Sur les conseils de Funda, nous entrons aussi dans les citernes de la basilique, un imposant espace souterrain presque vidé de son eau pour permettre aux visiteurs de circuler sur des passerelles. Les colonnes, délicatement éclairées à leur base, se reflètent dans le bassin, dans un jeu tremblotant d’ombres et de lumières. Un soir, nous nous baladons sur l’avenue piétonne qui mène à la fameuse place Taksim. Entre les boutiques de fringues clonées sur les tristes modèles européens et américains, s’impose un nombre épatant de librairies. Ça fait plaisir à voir ! Et puis nous visitons le musée d’art moderne, comme partout inégal, entre d’une part des délires d’artistes mégalomanes et/ou dépressifs, et d’autre part de petites merveilles de fantaisie poétique, comme cette sphère décomposée en miroirs et vitres éclairés de l’intérieur, devant laquelle nous restons hypnotisés, retenant presque notre souffle. En sortant, la magie se prolonge d’une autre manière, avec une moussaka fondante servie par un papi en tablier de cuisine dans son minuscule restaurant non loin du musée.
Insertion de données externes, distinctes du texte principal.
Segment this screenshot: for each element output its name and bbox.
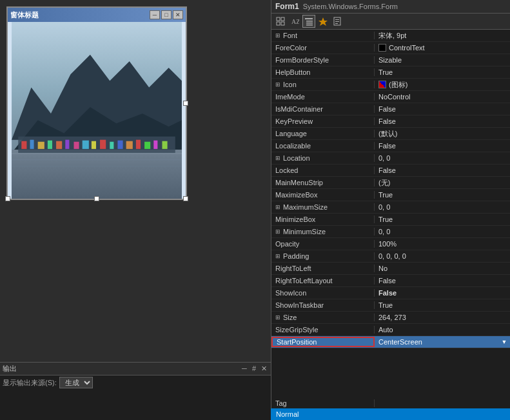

Et puis comme il fait doux, nous prenons le temps de contempler le détroit du Bosphore, où les bateaux semblent suivre la course erratique d’auto-tamponneuses, sans bien sûr aller jusqu’à se heurter. Des mouettes profiteuses suivent leur sillage.

On se sent bien, ici. Mais nous reviendrons. Après trois jours, il est temps de repartir, et nous prenons le train de nuit pour Thessalonique, en Grèce. Vers minuit, des douaniers nous tirent du sommeil dans lequel le doux rythme des rails nous a fait basculer. Pour la première fois depuis plus d’un an, nous passons une frontière sans recevoir de tampon sur nos passeports. Nous voici en Union Européenne.